Classification is another type of supervised machine learning method that is used to predict and separate data into different categories. The main purpose of classification is to determine the class or category to which an input instance belongs. In classification, inputs are considered as independent variables and categories are considered as dependent variables. The classification model tries to understand the interactions and patterns in the data and create a decision function that makes the correct classification for the new data as input. In classification, we usually seek to determine boundaries or intervals that divide the data into different categories. Some of the popular classification methods are:
Support Vector Machines: This method tries to find a linear or non-linear boundary between categories. Support vector machine is based on maximizing the distance between boundaries and edge samples (samples that are close to the boundaries).

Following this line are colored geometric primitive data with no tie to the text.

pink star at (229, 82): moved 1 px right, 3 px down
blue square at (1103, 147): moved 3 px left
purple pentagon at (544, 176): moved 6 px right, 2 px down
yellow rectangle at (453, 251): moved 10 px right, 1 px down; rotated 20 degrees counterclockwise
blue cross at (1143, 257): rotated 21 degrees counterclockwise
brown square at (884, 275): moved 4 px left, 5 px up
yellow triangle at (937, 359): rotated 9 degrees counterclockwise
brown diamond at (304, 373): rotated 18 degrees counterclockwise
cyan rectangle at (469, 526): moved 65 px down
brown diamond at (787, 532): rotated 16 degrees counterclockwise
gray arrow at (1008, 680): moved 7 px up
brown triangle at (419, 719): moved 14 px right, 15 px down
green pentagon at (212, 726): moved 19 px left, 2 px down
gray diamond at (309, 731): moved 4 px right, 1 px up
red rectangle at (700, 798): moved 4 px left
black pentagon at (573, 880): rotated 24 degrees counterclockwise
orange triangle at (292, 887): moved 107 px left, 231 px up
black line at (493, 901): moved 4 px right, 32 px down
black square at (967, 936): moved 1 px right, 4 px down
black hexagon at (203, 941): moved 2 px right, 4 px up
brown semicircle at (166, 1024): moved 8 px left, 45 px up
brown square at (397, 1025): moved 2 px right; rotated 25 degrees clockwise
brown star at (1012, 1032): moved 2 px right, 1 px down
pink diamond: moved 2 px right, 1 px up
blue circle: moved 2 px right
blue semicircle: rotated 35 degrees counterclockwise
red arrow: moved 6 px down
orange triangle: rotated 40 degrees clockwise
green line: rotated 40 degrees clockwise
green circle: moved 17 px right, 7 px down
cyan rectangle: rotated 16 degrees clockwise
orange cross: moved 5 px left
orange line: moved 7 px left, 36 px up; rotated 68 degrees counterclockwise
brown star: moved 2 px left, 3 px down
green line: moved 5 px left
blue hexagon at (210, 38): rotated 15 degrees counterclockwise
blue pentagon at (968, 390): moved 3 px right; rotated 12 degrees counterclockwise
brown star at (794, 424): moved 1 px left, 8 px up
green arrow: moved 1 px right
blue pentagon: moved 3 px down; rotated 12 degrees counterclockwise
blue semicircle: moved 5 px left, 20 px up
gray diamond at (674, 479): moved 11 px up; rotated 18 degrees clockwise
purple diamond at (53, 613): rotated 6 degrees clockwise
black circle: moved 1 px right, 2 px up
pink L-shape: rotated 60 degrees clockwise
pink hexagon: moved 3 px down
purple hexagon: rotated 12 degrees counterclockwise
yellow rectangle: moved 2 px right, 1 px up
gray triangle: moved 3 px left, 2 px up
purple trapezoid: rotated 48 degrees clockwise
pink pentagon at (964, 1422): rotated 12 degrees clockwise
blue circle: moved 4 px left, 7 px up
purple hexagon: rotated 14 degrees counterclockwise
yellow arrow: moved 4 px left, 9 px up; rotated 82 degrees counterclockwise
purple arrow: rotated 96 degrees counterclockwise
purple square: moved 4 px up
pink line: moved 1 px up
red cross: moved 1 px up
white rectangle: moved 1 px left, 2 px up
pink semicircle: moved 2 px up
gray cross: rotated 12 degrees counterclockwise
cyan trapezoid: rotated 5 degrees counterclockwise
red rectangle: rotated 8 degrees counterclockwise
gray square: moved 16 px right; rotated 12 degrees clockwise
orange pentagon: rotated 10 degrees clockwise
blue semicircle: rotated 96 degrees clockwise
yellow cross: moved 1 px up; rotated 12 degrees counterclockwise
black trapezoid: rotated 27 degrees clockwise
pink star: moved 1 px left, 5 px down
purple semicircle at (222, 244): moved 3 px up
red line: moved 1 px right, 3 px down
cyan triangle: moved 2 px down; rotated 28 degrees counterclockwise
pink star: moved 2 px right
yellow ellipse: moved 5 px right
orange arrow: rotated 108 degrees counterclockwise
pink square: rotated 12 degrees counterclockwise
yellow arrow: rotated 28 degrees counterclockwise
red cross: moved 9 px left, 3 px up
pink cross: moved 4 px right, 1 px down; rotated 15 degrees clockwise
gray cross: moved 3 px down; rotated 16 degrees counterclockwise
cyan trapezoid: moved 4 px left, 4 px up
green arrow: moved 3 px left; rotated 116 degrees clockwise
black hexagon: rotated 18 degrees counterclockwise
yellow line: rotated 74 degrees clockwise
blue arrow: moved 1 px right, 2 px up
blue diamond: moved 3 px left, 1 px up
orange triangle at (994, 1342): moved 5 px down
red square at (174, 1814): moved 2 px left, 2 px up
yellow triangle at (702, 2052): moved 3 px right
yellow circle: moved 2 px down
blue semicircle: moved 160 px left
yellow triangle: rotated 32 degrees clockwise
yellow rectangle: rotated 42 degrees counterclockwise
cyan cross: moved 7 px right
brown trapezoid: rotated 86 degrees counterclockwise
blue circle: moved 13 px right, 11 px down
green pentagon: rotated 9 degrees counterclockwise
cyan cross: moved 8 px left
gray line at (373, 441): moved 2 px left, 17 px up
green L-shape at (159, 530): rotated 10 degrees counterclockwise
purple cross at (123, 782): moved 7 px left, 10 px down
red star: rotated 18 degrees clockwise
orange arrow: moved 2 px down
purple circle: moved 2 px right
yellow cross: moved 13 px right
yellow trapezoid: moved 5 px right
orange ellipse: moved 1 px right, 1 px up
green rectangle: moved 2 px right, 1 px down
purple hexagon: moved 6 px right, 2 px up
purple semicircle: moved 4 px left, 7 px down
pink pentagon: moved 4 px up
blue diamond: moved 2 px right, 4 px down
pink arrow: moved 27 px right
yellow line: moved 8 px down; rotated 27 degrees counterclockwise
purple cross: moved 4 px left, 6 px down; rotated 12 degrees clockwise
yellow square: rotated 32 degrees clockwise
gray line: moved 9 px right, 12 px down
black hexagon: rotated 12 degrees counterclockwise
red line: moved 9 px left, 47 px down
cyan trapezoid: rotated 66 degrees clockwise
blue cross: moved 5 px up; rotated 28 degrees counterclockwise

Decision Trees: A decision tree is built as a hierarchy of questions based on input features and finally reaches a decision for classification. This method is based on selecting the best feature to split the data and maximize the recovery information.
Neural Networks: Neural networks are mathematical models that are made by different layers of neurons. This method is able to identify more complex patterns in the data and make classifications based on them.
Logistic Regression: Although logistic regression was introduced in regression, it is commonly used for classification. Also, in classification, techniques and tools such as feature extraction, data rescaling, classification accuracy assessment methods and data division may be used. Two parts of training and test should be used.
Classification is one of the most important and widely used methods of machine learning. Image segmentation, disease diagnosis, email spam filtering, text analysis, face recognition and many other classification problems are used in various fields.
A practical example of how to build a machine learning model in Python
As a practical example, we can build a simple classification model in Python using the scikit-learn library. In this example, we will use the Support Vector Machine method for classification. For this purpose, we first load the training data and then train the model. In the following, we use the trained model to predict the classification of a new sample.
from sklearn import svm
from sklearn import datasets
from sklearn.model_selection import train_test_split
from sklearn.metrics import accuracy_score
# Load data
iris = datasets.load_iris()
X = iris.data # attributes
y = iris.target # labels
# Divide the data into two parts, training and testing
X_train, X_test, y_train, y_test = train_test_split(X, y, test_size=0.2, random_state=0)
# Build the model
model = svm.SVC(kernel='linear')
# Training the model with training data
model.fit(X_train, y_train)
# Predict categories for test data
y_pred = model.predict(X_test)
# Calculate the accuracy of the model
accuracy = accuracy_score(y_test, y_pred)
print("Accuracy of the model:", accuracy)
In this example, the Iris dataset is used, which contains features of Iris flowers and their corresponding labels. We have used the train_test_split function to randomly split the data into two parts, training and testing. Then, SVM model with linear kernel is built and trained using training data. Then, using the test data, we have predicted the classification and calculated the accuracy of the model using the accuracy_score function. Note that this is just a simple example, and in real projects, data preprocessing, model parameter tuning, cross-validation, and other more complex steps may be required.